Good. The wine was running low and Celegorm would soon beckon for the steward. It would take them an hour at least to undo the reversed lock without damage to the door—Gildor was a clever craftsman when the mood was upon him—and by then the revelers would have begun to grow restless. She had heard the grumbling already after the scant meal of the previous night. Felagund was never so tight-fisted. A fool to be sure, but his board at least was never preferential. The gathered lords knew nothing, of course, of the mad scramble in the kitchens when it was found that half the pork had been salted nearly to winter’s preservation. The chief table was already served by the time it was discovered and the brothers well into their meal before the rationed remainder had been distributed to the others gathered within the Hall. “My father and I will forego,” Finduilas had said, holding out her untouched plate to the anxious steward who brought the news. “Please take our portions to another.”
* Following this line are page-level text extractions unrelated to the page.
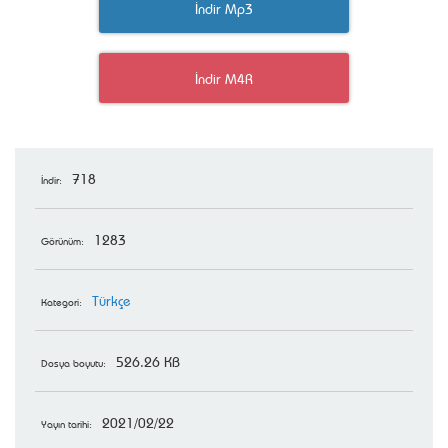
İndir Mp3
İndir M4R
718
İndir:
1283
Görünüm:
Türkçe
Kategori:
526.26 KB
Dosya boyutu:
2021/02/22
Yayın tarihi:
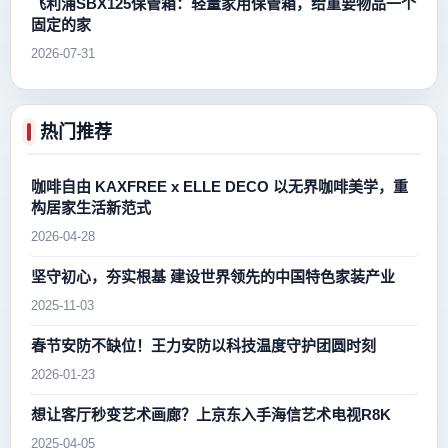
飞利浦SBX125保管箱：轻量家用保管箱，给重要物品一个
固定的家
2026-07-31
热门推荐
咖啡自由 KAXFREE x ELLE DECO 以无界咖啡美学，重
构居家生活新范式
2026-04-28
坚守初心，夯实根基 建设世界领先的中国特色家装产业
2025-11-03
春节安防不缺位！王力安防以科技温度守护团圆时刻
2026-01-23
想让客厅秒变艺术画廊？上京东入手海信艺术电视R8K
2025-04-05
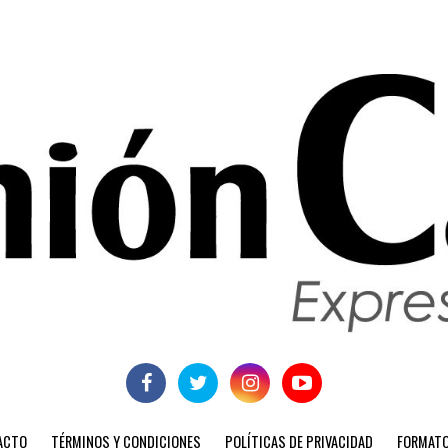
ACTO
TÉRMINOS Y CONDICIONES
POLÍTICAS DE PRIVACIDAD
FORMATO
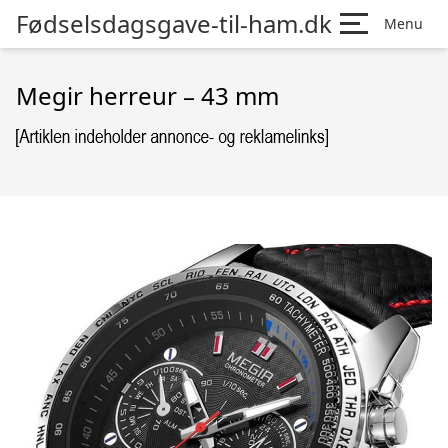
Fødselsdagsgave-til-ham.dk
Menu
Megir herreur – 43 mm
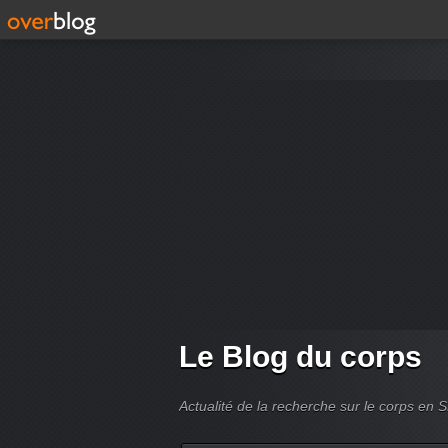
Le Blog du corps
Actualité de la recherche sur le corps en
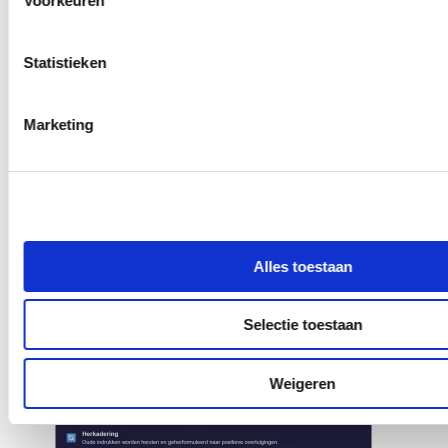
Voorkeuren
Statistieken
Marketing
Alles toestaan
Selectie toestaan
Weigeren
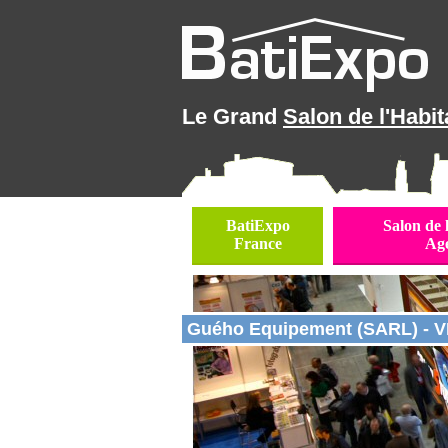
Le Grand
Salon de l'Habit
BatiExpo
Salon de 
France
Ag
Guého Equipement (SARL) - 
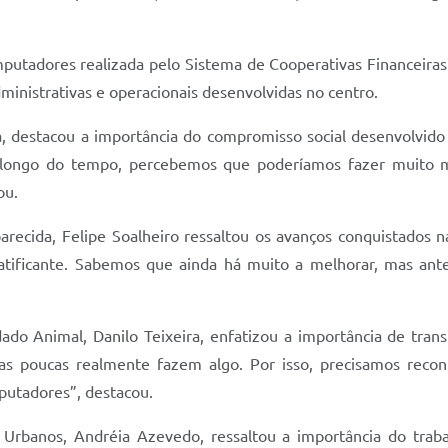
utadores realizada pelo Sistema de Cooperativas Financeiras 
ministrativas e operacionais desenvolvidas no centro.
, destacou a importância do compromisso social desenvolvido pe
o longo do tempo, percebemos que poderíamos fazer muito 
ou.
recida, Felipe Soalheiro ressaltou os avanços conquistados na
ratificante. Sabemos que ainda há muito a melhorar, mas an
do Animal, Danilo Teixeira, enfatizou a importância de tran
s poucas realmente fazem algo. Por isso, precisamos reco
putadores”, destacou.
Urbanos, Andréia Azevedo, ressaltou a importância do trabal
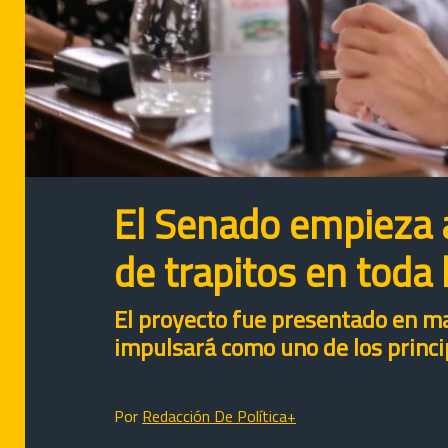
El Senado empieza a
de trapitos en toda 
El proyecto fue presentado en ma
impulsará como uno de los princi
Por
Redacción De Política+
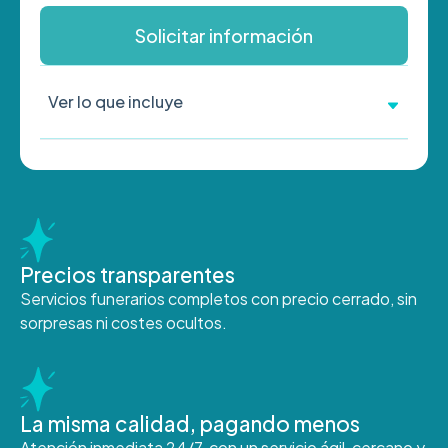
Solicitar información
Ver lo que incluye
Precios transparentes
Servicios funerarios completos con precio cerrado, sin
sorpresas ni costes ocultos.
La misma calidad, pagando menos
Atención inmediata 24/7, con un servicio ágil, cercano y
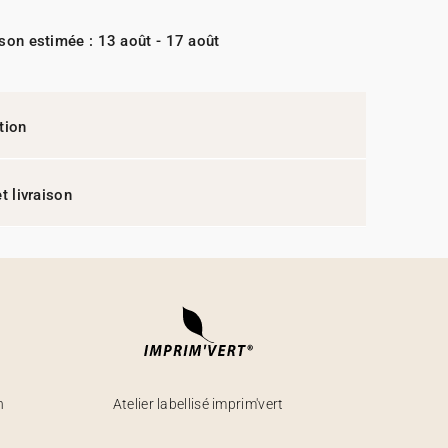
ison estimée : 13 août - 17 août
tion
t livraison
h
Atelier labellisé imprim'vert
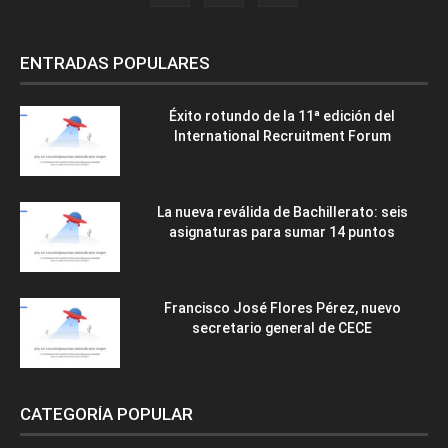
ENTRADAS POPULARES
Éxito rotundo de la 11ª edición del
International Recruitment Forum
La nueva reválida de Bachillerato: seis
asignaturas para sumar 14 puntos
Francisco José Flores Pérez, nuevo
secretario general de CECE
CATEGORÍA POPULAR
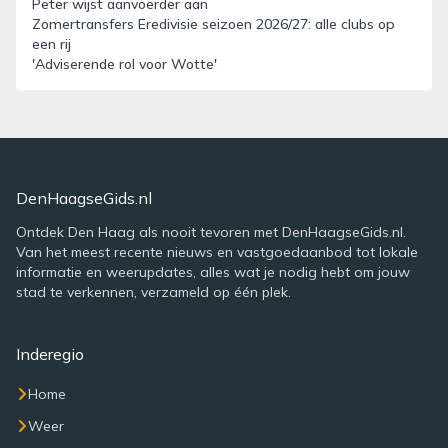
Peter wijst aanvoerder aan
Zomertransfers Eredivisie seizoen 2026/27: alle clubs op
een rij
'Adviserende rol voor Wotte'
DenHaagseGids.nl
Ontdek Den Haag als nooit tevoren met DenHaagseGids.nl.
Van het meest recente nieuws en vastgoedaanbod tot lokale
informatie en weerupdates, alles wat je nodig hebt om jouw
stad te verkennen, verzameld op één plek.
Inderegio
Home
Weer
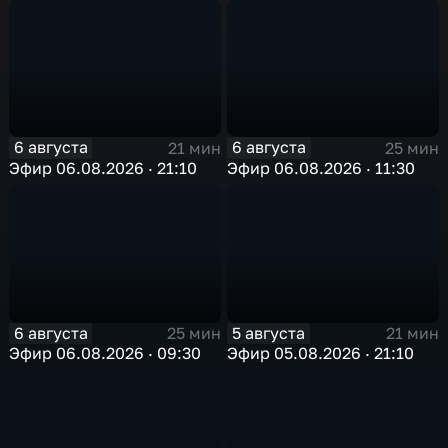
6 августа
6 августа
21 мин
25 мин
Эфир 06.08.2026 · 21:10
Эфир 06.08.2026 · 11:30
6 августа
5 августа
25 мин
21 мин
Эфир 06.08.2026 · 09:30
Эфир 05.08.2026 · 21:10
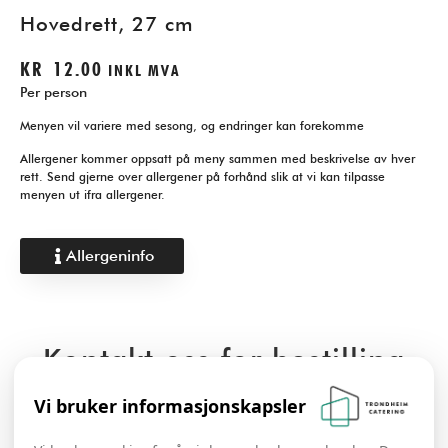
Hovedrett, 27 cm
KR
12.00
INKL MVA
Per person
Menyen vil variere med sesong, og endringer kan forekomme
Allergener kommer oppsatt på meny sammen med beskrivelse av hver
rett. Send gjerne over allergener på forhånd slik at vi kan tilpasse
menyen ut ifra allergener.
Allergeninfo
Kontakt oss for bestilling
Vi bruker informasjonskapsler
Kontakt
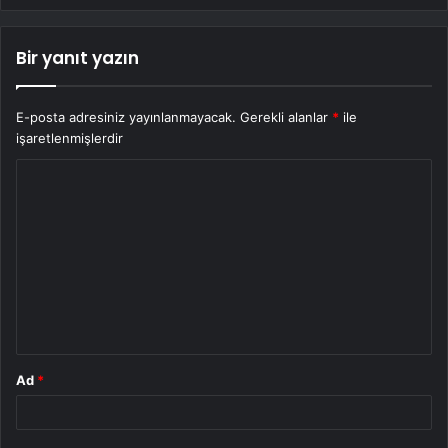
Bir yanıt yazın
E-posta adresiniz yayınlanmayacak.
Gerekli alanlar
*
ile
işaretlenmişlerdir
Y
o
r
u
m
*
Ad
*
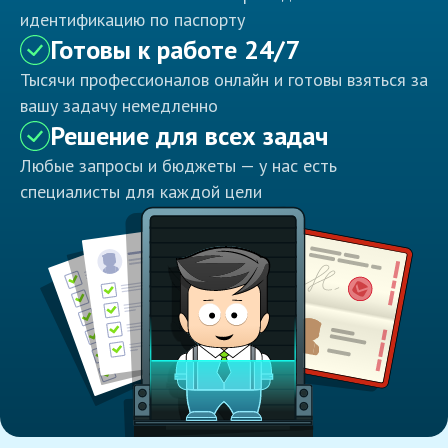
идентификацию по паспорту
Готовы к работе 24/7
Тысячи профессионалов онлайн и готовы взяться за
вашу задачу немедленно
Решение для всех задач
Любые запросы и бюджеты — у нас есть
специалисты для каждой цели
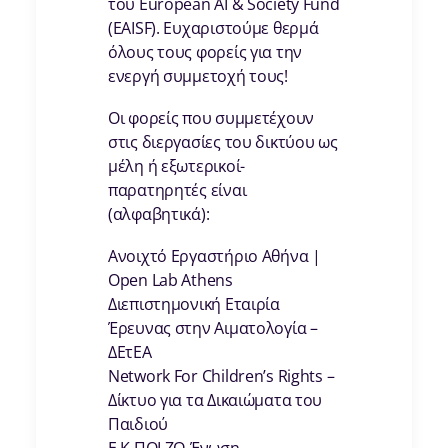
του European AI & Society Fund
(EAISF). Ευχαριστούμε θερμά
όλους τους φορείς για την
ενεργή συμμετοχή τους!
Οι φορείς που συμμετέχουν
στις διεργασίες του δικτύου ως
μέλη ή εξωτερικοί-
παρατηρητές είναι
(αλφαβητικά):
Ανοιχτό Εργαστήριο Αθήνα |
Open Lab Athens
Διεπιστημονική Εταιρία
Έρευνας στην Αιματολογία –
ΔΕτΕΑ
Network For Children’s Rights –
Δίκτυο για τα Δικαιώματα του
Παιδιού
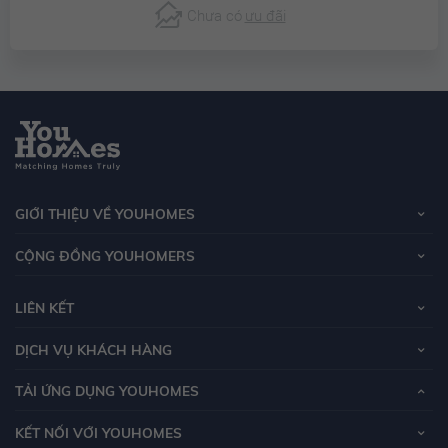
Chưa có
ưu đãi
GIỚI THIỆU VỀ YOUHOMES
CỘNG ĐỒNG YOUHOMERS
LIÊN KẾT
DỊCH VỤ KHÁCH HÀNG
TẢI ỨNG DỤNG YOUHOMES
KẾT NỐI VỚI YOUHOMES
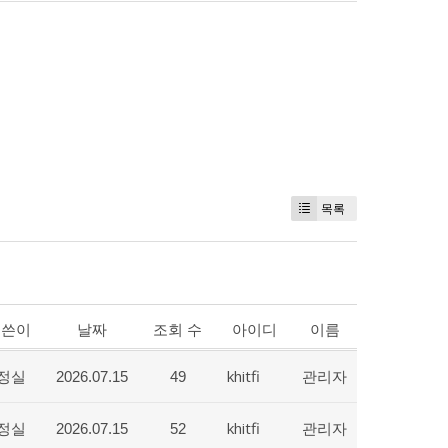
목록
글쓴이
날짜
조회 수
아이디
이름
정실
khitfi
관리자
2026.07.15
49
정실
khitfi
관리자
2026.07.15
52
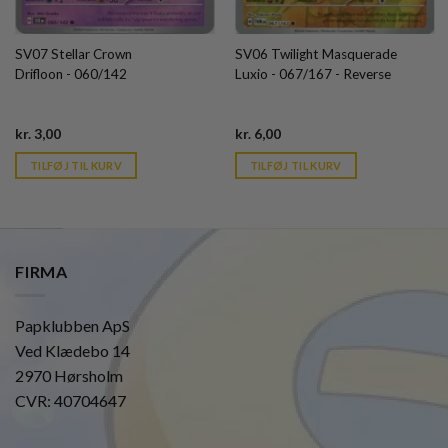
SV07 Stellar Crown
SV06 Twilight Masquerade
Drifloon - 060/142
Luxio - 067/167 - Reverse
Current
Current
kr.
3,00
kr.
6,00
price
price
is:
is:
TILFØJ TIL KURV
TILFØJ TIL KURV
kr. 39,95.
kr. 39,95.
FIRMA
Papklubben ApS
Ved Klædebo 14
2970 Hørsholm
CVR: 40704647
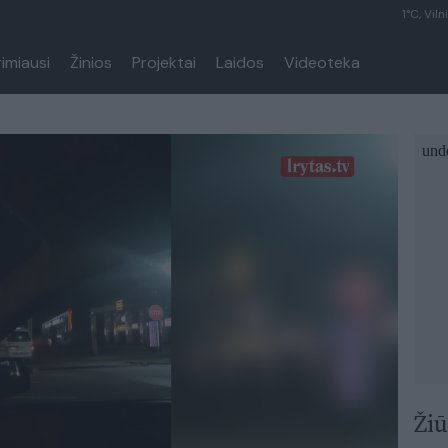
1°C, Viln
rimiausi
Žinios
Projektai
Laidos
Videoteka
Žiū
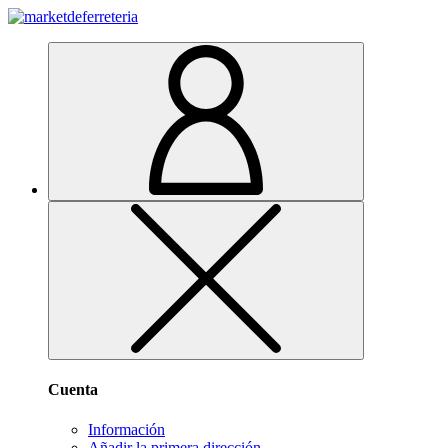
Cuenta
Información
Añadir la primera dirección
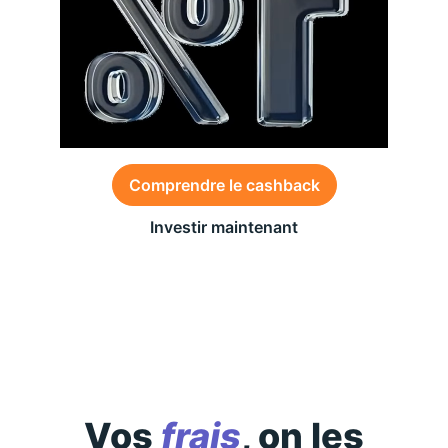
Comprendre le cashback
Investir maintenant
Des conditions générales s’appliquent à l’offre,
consultez-les
ici
Vos
frais
, on les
She had seen Curufin’s eyes flash in the periphery, heard the imprecations hissed under his breath, but his wife had laughed aloud. Self-righteous little shrew. Etillië had reached out in defiance to draw another serving to her own plate. If a performance of piety would sway their hearts, they’d have belonged to Felagund yet.

It was Finduilas whose lips twitched now, grim and determined. Let them sneer. It would not make their triumph rest more easily. She would see to it. The mislaid documents, the ruined pork, the severed bell-wire in the council chamber, the wine they could not reach, the murmurs traveling along the shadows and corners…She had scampered as a child amid these caverns and learned mischief in the labyrinth of their winding ways.

Let the revelers pour their wine. Let them feast and let them crush their shame.

She and Gildor would set a fire beneath their feet, prick a thousand little stings that would turn their prize to a burden. And in the quiet of the empty halls, when torches flared amid the feasting and all made merry deep into the night, she would slip like a shade by ways that none might see—and in the soft, keen ears of their turncoat hound would plant the whisper of a hidden door.

Notes:

TRANSLATIONS
1alpatancula: [Telerin] roughly: swan-brooch or swan-clasp. Utilized to fasten the cloth together at each shoulder.